Exercise details:
The word "down" marks the lines to keep; find each one in the data and copy it.

Source data:
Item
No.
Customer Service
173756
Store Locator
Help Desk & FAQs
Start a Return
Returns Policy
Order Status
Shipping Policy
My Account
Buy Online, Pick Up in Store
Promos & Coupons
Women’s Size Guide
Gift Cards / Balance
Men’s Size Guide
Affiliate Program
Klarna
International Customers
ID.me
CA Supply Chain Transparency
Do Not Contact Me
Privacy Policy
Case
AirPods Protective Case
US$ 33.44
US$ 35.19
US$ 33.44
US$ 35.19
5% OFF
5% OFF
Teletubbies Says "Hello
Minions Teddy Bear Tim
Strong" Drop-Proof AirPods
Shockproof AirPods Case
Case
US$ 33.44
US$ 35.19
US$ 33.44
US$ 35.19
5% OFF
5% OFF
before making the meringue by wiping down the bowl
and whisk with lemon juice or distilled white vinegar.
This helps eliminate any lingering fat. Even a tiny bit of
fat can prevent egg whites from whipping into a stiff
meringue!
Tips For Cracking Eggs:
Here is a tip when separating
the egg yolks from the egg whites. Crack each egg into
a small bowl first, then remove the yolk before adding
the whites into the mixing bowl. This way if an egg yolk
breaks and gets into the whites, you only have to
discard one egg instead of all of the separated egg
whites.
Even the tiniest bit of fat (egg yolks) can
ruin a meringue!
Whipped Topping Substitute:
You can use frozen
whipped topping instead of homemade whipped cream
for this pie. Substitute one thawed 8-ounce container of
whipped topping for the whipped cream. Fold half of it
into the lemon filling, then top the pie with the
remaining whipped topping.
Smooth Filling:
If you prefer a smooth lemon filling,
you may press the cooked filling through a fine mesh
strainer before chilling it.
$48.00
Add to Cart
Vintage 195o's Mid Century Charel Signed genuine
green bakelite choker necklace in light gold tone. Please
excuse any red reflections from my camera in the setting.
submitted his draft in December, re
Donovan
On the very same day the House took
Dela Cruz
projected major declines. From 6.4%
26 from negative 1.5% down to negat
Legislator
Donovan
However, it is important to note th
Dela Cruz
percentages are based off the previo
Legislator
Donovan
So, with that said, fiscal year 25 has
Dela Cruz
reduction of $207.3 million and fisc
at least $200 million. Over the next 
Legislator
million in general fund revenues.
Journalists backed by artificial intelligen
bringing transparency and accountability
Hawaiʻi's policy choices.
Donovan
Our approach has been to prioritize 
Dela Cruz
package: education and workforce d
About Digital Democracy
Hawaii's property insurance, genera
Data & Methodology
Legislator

Solution for this exercise:
before making the meringue by wiping down the bowl
26 from negative 1.5% down to negat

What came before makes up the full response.